Material to process:
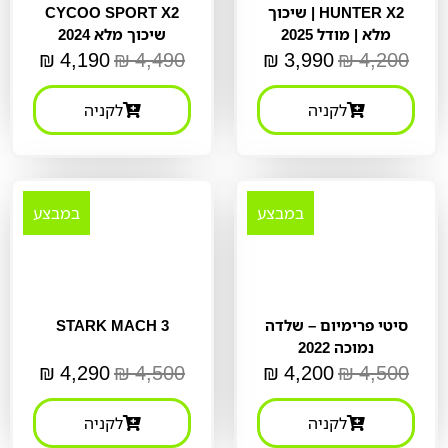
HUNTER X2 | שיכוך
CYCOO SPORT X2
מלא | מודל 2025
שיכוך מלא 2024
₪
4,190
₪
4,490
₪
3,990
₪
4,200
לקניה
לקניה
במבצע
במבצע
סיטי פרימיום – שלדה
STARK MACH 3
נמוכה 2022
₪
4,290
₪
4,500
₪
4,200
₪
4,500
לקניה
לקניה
==
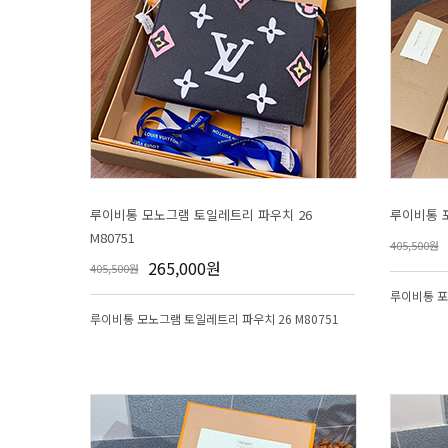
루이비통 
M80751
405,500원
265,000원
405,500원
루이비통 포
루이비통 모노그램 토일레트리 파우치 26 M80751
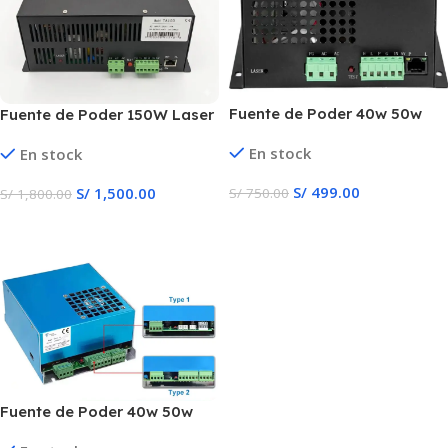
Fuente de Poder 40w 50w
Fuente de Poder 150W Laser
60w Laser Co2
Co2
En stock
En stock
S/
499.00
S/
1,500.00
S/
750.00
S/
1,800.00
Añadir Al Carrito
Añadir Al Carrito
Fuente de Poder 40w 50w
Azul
--
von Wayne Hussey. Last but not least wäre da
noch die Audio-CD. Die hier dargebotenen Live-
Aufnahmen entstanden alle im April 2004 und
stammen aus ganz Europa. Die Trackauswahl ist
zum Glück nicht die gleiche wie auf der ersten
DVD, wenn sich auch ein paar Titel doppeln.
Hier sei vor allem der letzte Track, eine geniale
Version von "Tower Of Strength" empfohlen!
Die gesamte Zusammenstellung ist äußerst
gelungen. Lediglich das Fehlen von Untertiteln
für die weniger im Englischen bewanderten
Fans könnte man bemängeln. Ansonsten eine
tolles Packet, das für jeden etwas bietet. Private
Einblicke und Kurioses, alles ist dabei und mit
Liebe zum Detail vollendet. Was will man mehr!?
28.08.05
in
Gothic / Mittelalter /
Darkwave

Directions for this task: From the material above, copy each line that includes the word "Laser".

Output of the task:
Fuente de Poder 150W Laser
60w Laser Co2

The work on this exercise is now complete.